DATA EXTRACTS:
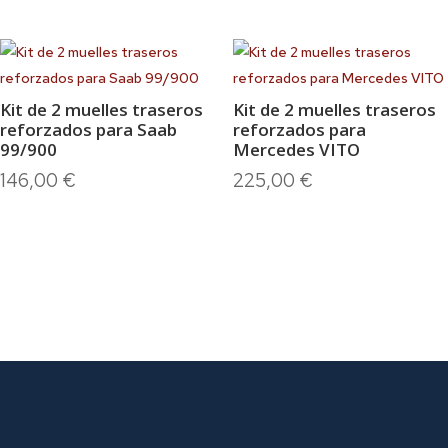
Kit de 2 muelles traseros
Kit de 2 muelles traseros
reforzados para Saab
reforzados para
99/900
Mercedes VITO
146,00
€
225,00
€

TASK ITEM: How many lines of the data hold the string "reforzados"? Reply with the number alone.

WRITTEN RESPONSE: 2